The revised budget bill would reduce RISD’s CARES Act funds by 49%, Gottlieb said. That money is needed for the increased costs of meeting health guidelines, he said.
“We have to buy all the supplies with this to get up and running,” he said. “Face masks, shields, cleaning supplies, all the online stuff that we’re going to be offering for parents to choose from.”
In fact, the PED’s guidelines for restarting schools encourages districts to use CARES Act funding to purchase devices including portable hotspots to help ensure students can get online.
About 53% of RISD students do not have either devices or internet at home, but the district is working to increase student access, Gottlieb said.
“I believe at this point in time, we will have enough Chromebooks for every student,” he said.
The district is also working on providing access for those devices outside each school building. From the parking lot of each building, the district Chromebooks would be able to access the district’s network.
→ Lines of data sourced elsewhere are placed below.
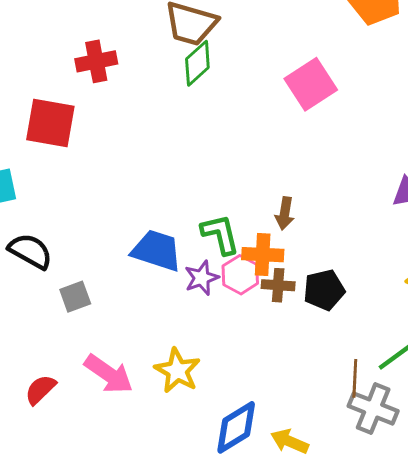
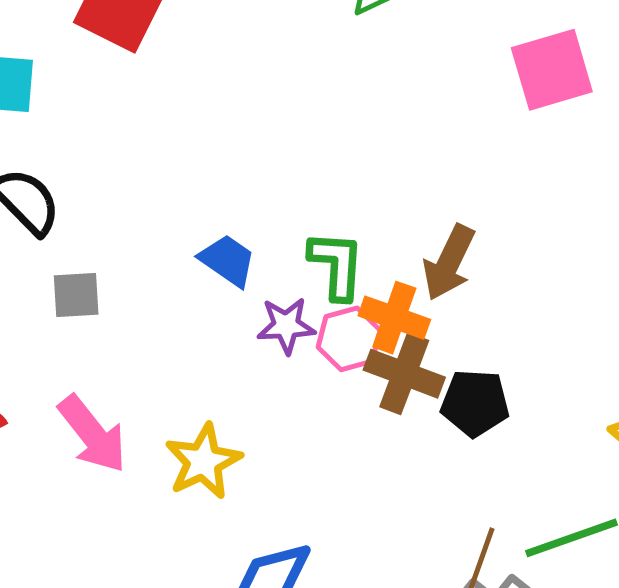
brown arrow: (285, 213) -> (449, 263), size x1.4
blue trapezoid: (157, 250) -> (228, 260), size x0.7
brown cross: (278, 285) -> (404, 374), size x1.4

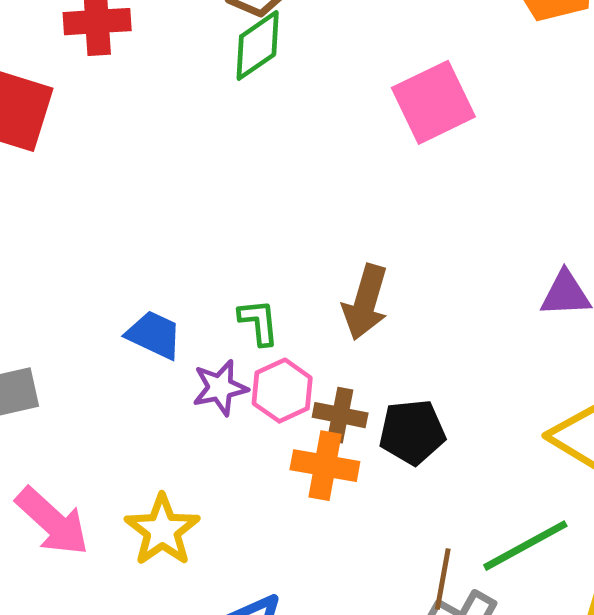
green L-shape: (337, 265) -> (259, 322), size x0.7
orange cross: (394, 318) -> (325, 466), moved
brown cross: (404, 374) -> (340, 415), size x0.7

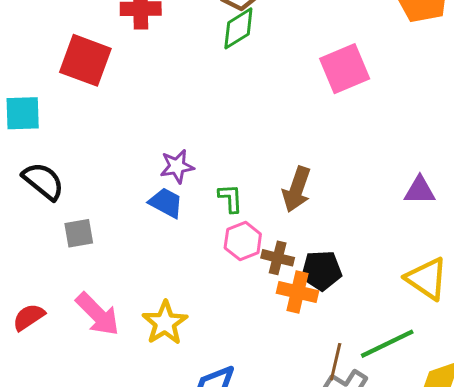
purple star: (220, 388) -> (177, 166), moved
orange cross: (325, 466) -> (297, 292), moved

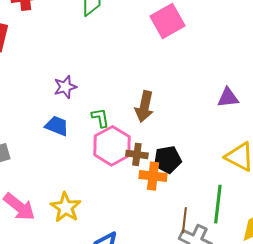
purple star: (177, 166) -> (65, 87), moved
pink hexagon: (243, 241) -> (112, 146), size x1.5
green line: (387, 344) -> (218, 204), turned -51

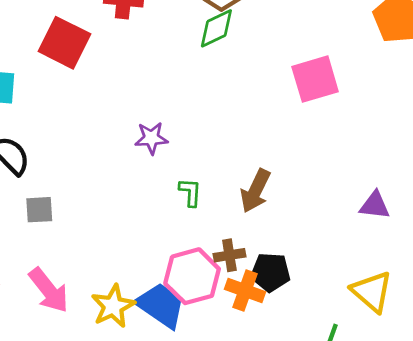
blue trapezoid: (57, 126) -> (161, 305), moved, size x1.5
pink hexagon: (112, 146) -> (192, 276), moved
brown cross: (137, 154) -> (229, 255), turned -30

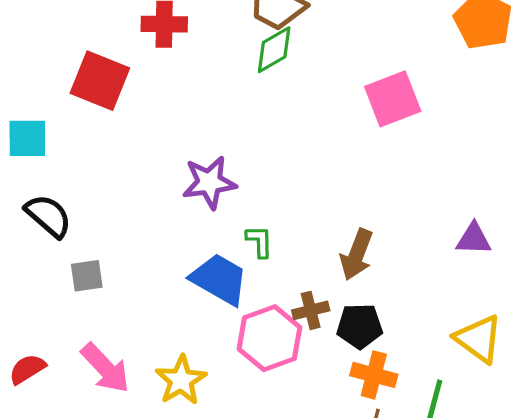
purple star: (151, 138) -> (209, 182), size x1.4
brown arrow: (255, 191) -> (357, 255), moved
orange cross: (245, 290) -> (374, 375), moved
blue trapezoid: (161, 305) -> (219, 279), moved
“It doesn’t matter what school you go to, you could park at Goddard, it could be Del Norte, East Grand Plains. You park in that zone with our Chromebooks, then you’re able to log on to the district network,” he said.
The network would be accessible only to district devices, which would have federally required safeguards to block unapproved sites.
Still, Gottlieb anticipates the district will also have to supply hard copy packets for at-home learning as it did this spring after schools were closed due to the coronavirus pandemic.
The PED’s guidelines stipulate that all New Mexico public schools will begin the year in what is called a hybrid operation, a combination of in-person and online instruction.
The number of students in a building at one time will be restricted to allow 6-foot social distancing or 50% classroom capacity. The PED recommends students be divided into groups that attend on certain days. For example, one group would be in the classroom on Mondays and Tuesdays while the second group does remote learning at home. They would switch for Thursdays and Fridays, with Wednesdays a day for remote learning for all while the building is cleaned. Schools could also alternate the groups in the classroom from week to week.
Districts and the New Mexico Department of Health will monitor for COVID-19 outbreaks in the schools. If health conditions allow, schools could move into “full reentry,” where all students could return to the buildings. An increasing number of COVID-19 cases could send schools back into full remote learning.
The state will assess the data on a statewide level, but will take a regional approach. If data suggests moving to full reentry would be unsafe in a region, all schools in that region might be held back from moving forward, the PED guidelines said.